Credeva di essersi lasciato alle spalle per sempre i giorni dell'arena, della folla urlante, dei gladiatori costretti a combattere come animali da spettacolo. Credeva di aver saldato il conto con il fato. Ma quando il suo mondo di pace viene distrutto e i suoi amici uccisi, comprende che alla violenza non si sfugge. Se un destino di sangue è ciò che gli dei vogliono per lui, sangue sarà, decide Valerio. E da quel giorno, gettata la bisaccia di medico, la spada diventa la sua compagna. Ma non è solo la voce della vendetta a guidarlo. E anche il richiamo di un simbolo, un oggetto che dona invincibiità a chi lo possiede: l'aquila della legione Augusta, scomparsa nella foresta di Teutoburgo nelle ore della disfatta e mai più ritrovata.
(sinossi tratta dal sito Unilibro).
In realtà questo romanzo è la seconda parte di una trilogia di cui manca ancora la sezione finale; il primo episodio, Il grande gladiatore, non ho avuto ancora modo di leggerlo e confesso di essere incappato in questo Notte del gladiatore per caso, acquistandolo come per scommessa.

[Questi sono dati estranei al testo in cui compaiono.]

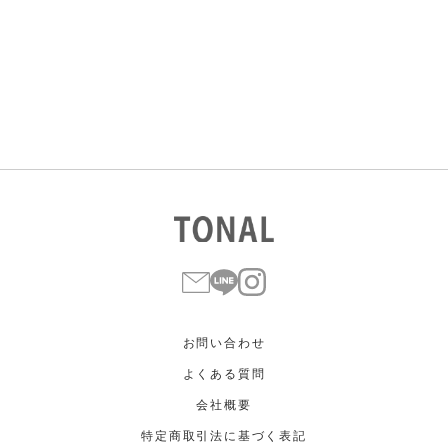
すべて
すべて
ホワイト
ホワイト
グレー
グレー
ブラック
ブラック
ブラウン
ブラウン
ベージュ
ベージュ
オレンジ
オレンジ
イエロー
イエロー
グリーン
グリーン
ブルー
ブルー
パープル
パープル
レッド
レッド
ピンク
ピンク
ミックス
ミックス
リセット
この条件で絞り込む
お問い合わせ
よくある質問
会社概要
特定商取引法に基づく表記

Per me, che amo il periodo antico di Roma, che adoro le reminiscenze di una vita così lontana, ma ancora pulsante nel tessuto psichico europeo (soprattutto italiano, soprattutto romano) leggere queste pagine ha rappresentato un viaggio intenso, non solo per le ricostruzioni storiche che ho incontrato di pagina in pagina, sia di genti che di luoghi, ma soprattutto per le sensazioni di empatia col paganesimo che vi sono impresse. Spesso, nel libro, si fa riferimento alle antiche divinità con un piglio colloquiale che somiglia a quello che si usa, ancora oggi, col Cristianesimo; la differenza si sente, però, perché mentre nella religione cristiana tutto assurge a un livello di continuo miracolo, di ordini impartiti dal superiore all'essere inferiore, nel romanzo rivive lo spirito più genuino del rapporto uomini-dei, ovvero il conversare, la inarrestabile ricerca serena di simboli naturali che interpretano il volere delle divinità. Ciò è qualcosa che fa apparire tutto l'universo come un luogo fittamente legato, un concetto che col Cristianesimo si è inesorabilmente perso in dottrine complicate, in elucubrazioni politiche intrise di Neoplatonismo che nulla hanno a che spartire con lo spirito e le percezioni autentiche, quelle che fanno rabbrividire al centro di un bosco, negli spettacoli assoluti e imponenti della Natura, in un luogo infestato da presenze oscure.
Nel romanzo c'è tutto ciò, e allora è un formicolare di sensazioni, di percezioni, di sottili brividi che altro non fanno che riportare il lettore davvero al 70 d.C., quando Vespasiano regnava sull'impero vasto e potente, quasi all'apice del suo splendore; la trama lì è ambientata ed è secondaria, interessante ma secondaria, come capita a tutte le trame in cui le emozioni dei particolari prendono alla gola e soffocano il vasto disegno che sottende a tutta la storia. Ho sentito emozioni, durante la lettura, che provo sempre più raramente, ovvero la gioia di leggere e di divorare le pagine per sapere come procederà il romanzo, quali altre piccole gioie saprà rievocare nel mio animo, quali altri particolari riuscirà a far riemergere a chi, come me, ha ricordi della vita vissuta in Roma imperiale.